• [EXERCISE DETAILS] Search the data for "della" and copy every matching line.

---

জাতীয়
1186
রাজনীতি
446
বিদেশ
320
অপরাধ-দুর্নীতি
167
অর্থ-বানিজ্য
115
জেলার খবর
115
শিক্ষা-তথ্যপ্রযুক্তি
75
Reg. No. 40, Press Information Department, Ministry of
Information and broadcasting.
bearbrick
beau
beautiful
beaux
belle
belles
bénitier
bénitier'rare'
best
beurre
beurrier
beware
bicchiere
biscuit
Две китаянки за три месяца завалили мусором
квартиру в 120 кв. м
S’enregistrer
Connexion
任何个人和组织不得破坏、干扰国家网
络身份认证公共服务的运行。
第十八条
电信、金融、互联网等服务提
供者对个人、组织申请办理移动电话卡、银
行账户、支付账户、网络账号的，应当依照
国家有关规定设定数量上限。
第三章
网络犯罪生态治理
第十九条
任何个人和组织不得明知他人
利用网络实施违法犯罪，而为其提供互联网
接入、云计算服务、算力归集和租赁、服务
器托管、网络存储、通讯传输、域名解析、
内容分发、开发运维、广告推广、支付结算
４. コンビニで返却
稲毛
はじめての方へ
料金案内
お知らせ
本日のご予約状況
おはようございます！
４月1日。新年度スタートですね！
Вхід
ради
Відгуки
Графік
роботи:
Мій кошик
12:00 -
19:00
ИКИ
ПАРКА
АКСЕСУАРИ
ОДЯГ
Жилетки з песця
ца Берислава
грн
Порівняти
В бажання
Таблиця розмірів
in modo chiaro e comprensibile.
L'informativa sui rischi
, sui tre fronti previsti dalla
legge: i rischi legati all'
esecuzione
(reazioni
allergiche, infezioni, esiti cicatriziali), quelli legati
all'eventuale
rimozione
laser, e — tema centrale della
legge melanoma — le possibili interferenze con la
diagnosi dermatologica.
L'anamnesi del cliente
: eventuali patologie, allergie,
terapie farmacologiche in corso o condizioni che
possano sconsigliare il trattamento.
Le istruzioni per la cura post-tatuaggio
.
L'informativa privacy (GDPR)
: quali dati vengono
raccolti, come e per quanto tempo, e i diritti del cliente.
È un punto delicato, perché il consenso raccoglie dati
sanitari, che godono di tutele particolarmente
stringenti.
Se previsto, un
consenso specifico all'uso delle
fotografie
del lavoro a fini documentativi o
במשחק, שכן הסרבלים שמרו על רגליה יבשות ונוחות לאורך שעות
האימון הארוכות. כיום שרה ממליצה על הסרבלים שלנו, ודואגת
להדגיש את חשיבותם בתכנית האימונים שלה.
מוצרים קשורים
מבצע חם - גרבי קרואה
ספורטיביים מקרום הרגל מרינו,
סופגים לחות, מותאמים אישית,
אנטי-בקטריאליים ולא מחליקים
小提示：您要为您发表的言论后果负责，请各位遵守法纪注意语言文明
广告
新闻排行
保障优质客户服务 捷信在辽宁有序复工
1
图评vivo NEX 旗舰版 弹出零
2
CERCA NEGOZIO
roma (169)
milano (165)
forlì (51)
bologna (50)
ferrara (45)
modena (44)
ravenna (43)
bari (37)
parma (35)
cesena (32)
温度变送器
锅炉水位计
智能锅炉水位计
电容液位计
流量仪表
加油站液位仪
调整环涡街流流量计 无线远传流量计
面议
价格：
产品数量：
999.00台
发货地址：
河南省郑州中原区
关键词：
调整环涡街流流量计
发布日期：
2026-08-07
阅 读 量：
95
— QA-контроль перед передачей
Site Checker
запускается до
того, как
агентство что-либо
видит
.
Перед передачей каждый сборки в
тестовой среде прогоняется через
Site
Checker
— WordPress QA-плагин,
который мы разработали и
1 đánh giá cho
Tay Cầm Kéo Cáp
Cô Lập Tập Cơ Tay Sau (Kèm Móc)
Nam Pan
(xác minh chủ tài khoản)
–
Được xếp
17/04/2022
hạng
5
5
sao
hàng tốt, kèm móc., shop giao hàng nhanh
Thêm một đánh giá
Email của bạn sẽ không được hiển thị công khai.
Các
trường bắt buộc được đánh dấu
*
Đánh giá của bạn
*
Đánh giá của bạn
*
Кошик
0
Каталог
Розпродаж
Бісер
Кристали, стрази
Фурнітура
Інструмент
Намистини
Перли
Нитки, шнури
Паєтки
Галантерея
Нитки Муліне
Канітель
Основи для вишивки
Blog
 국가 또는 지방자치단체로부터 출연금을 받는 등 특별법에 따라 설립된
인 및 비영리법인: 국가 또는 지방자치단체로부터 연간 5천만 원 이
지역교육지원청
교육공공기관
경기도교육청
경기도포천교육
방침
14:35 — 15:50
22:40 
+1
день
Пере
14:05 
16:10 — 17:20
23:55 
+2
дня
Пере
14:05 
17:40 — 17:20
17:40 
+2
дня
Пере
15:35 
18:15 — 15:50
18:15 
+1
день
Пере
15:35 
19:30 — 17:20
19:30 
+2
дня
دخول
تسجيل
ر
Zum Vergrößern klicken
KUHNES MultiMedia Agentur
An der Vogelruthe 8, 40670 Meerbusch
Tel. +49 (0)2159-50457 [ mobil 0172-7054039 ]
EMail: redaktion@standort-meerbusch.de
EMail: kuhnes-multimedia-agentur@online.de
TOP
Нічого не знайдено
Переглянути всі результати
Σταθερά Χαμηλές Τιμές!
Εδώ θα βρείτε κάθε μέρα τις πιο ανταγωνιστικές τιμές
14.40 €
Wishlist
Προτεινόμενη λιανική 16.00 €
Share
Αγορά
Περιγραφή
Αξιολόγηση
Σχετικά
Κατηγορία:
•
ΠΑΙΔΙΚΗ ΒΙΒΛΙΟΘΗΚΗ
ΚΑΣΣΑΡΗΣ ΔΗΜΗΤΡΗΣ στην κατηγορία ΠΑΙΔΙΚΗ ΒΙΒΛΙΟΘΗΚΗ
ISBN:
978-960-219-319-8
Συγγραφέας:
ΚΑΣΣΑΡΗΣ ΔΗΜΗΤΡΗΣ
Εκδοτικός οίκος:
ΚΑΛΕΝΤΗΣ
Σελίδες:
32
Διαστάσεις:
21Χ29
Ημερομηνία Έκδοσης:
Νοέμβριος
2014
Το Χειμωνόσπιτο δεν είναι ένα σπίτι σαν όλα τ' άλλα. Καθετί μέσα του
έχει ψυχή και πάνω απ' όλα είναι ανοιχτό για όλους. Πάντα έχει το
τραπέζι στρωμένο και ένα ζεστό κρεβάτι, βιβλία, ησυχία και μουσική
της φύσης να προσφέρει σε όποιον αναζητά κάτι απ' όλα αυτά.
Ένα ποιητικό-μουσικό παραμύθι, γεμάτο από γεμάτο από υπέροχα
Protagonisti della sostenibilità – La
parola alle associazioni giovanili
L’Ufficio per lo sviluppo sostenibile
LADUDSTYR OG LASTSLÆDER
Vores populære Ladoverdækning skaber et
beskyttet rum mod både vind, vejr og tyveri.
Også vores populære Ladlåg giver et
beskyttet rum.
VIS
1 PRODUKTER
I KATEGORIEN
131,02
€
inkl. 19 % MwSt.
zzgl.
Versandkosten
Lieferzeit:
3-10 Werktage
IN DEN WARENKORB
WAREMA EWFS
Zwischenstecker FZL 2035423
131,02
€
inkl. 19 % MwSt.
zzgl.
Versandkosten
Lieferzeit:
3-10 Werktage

---

• [ANSWER BELOW]
laser, e — tema centrale della
Protagonisti della sostenibilità – La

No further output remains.